# 7 for 19 Video (and 3 Satellite Tagged)!!!



## Scott (May 24, 2004)

Check it out...

http://www.projecttarpon.com/PATresearch.html


----------



## Hunter (Sep 3, 2004)

Fantastic! Congrats on your day, and thanks for putting the event together. It was a blast as usual.


----------



## Hunter (Sep 3, 2004)

I've watched this a few times now. It's a great video from a great day. I particularly like the part where the guy has to throw his cig overboard. Can almost read his mind..."oh no, not another one!"


----------



## red&jackfishchaser (Sep 22, 2009)

WOW....what day of great heart pumping action...i want to hook on to one someday....great video...


----------



## Scott (May 24, 2004)

We'll the day certainly started off right. We left the dock and Tommy (the older gentlemen in the video) said, "I just want to see a tarpon." His son delivered. As we approached the first rolling school, Bryan, his son stood on the bow, casting rod in hand and said, "Let me know when to cast." A few moments later, KT said, "Let 'er rip." Less than five seconds later, on the very first cast, "FISH ON!!" Some days your the bug, some days your the windshield. Last Friday, we were the bug zapper.
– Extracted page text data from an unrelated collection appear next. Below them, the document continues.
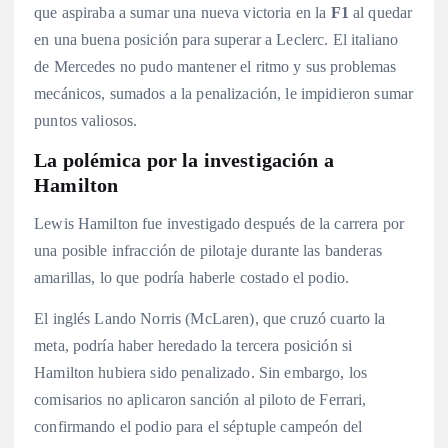
que aspiraba a sumar una nueva victoria en la
F1
al quedar
en una buena posición para superar a Leclerc
. El italiano
de Mercedes no pudo mantener el ritmo y sus problemas
mecánicos, sumados a la penalización, le impidieron sumar
puntos valiosos
.
La polémica por la investigación a
Hamilton
Lewis Hamilton fue investigado después de la carrera por
una posible infracción de pilotaje durante las banderas
amarillas, lo que podría haberle costado el podio
.
El inglés Lando Norris (McLaren), que cruzó cuarto la
meta, podría haber heredado la tercera posición si
Hamilton hubiera sido penalizado
. Sin embargo, los
comisarios no aplicaron sanción al piloto de Ferrari,
confirmando el podio para el séptuple campeón del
We were hot almost the entire day. Had a couple hour lull in the middle but thanks to Fronterhouse's call, we got back on the fish around 4:00 p.m. and started jumping them again. The Lowrance side scan was a huge help. It identifies fish and where the school is. It directs casting more accurately and lets me know which way to circle back on a school. The Winter Custom Yachts gas inboard is perfect for this type of fishing. 30-40 foot depths, on feeding fish, it is almost impossible to beat. Great part about it, the fishing was so fast and furious, I lost count. The anglers had to remind me of how many they fought and landed.... they were not about to forget that. First tarpon seen, first tarpon caught... when we got back to the dock we told them, "You better just quit tarpon fishing after today.... because everything from here on out is going to be a disappointment!" I bet they didn't listen and they'll be back out there soon enough.


----------



## double play (Jun 9, 2010)

Scott's right, and I can vouch for how unbelievable that day was because I was the lucky one standing on the bow of the Migration sight casting to rolling fish. It was my first ever Tarpon. Actually, that day I caught the first 5 Tarpon of my life and my Dad caught 2. He handed the rod off a couple of times on the fish caught trolling so we could get technical but you get the point. The smallest fish we caught was the first one of the day and was somewhere in the neighborhood of 80lbs (that's what I was told). They just kept getting bigger as the day went on and they seemed to be everywhere. At one point we had 3 BIG fish on at the same time and 2 were airborne simultaneously. It was surreal! I would like to again thank Scott and K.T. for that day! Scott, your boat is no doubt truly remarkable and one of a kind. I couldn't have been more impressed by your ability to catch fish. K.T., thanks again brother. I will never be able to repay you but we'll try to put on a good hunt for you later this month. I've attached a few pics for everyone. Since most of the folks on this board have seen Tarpon I'm including the pics of the tagged fish! I still can't believe it, 19 Tarpon jumped, 7 caught and 3 tagged!!!!!! I'll never forget that day, especially since I was able to share it with my Dad.


----------



## double play (Jun 9, 2010)

More pics, sorry, can't help it.


----------



## Skeeter2525 (Mar 30, 2012)

Jealous, very jealous. Congrats


----------



## Tarponchaser (May 25, 2005)

Great day! Great pics!w

1 foot seas Friday! Sat. / Sunday ???

TC


----------



## Bill C (May 23, 2004)

Wow! That's great tarpon fishing anywhere. Good work.


----------



## 2manyboats (Sep 5, 2012)

Wow!! What a day


----------



## red&jackfishchaser (Sep 22, 2009)

sad3smi want to hook up with one BAD..one day if i'm :shamrock:


----------



## Capt Black (May 21, 2004)

Way to go guys!! For those that don't know, Tom was best man at my wedding. A day like this could not happen to a nicer guy. Happy for all involved and just a tad jealous. Later, Aubrey


----------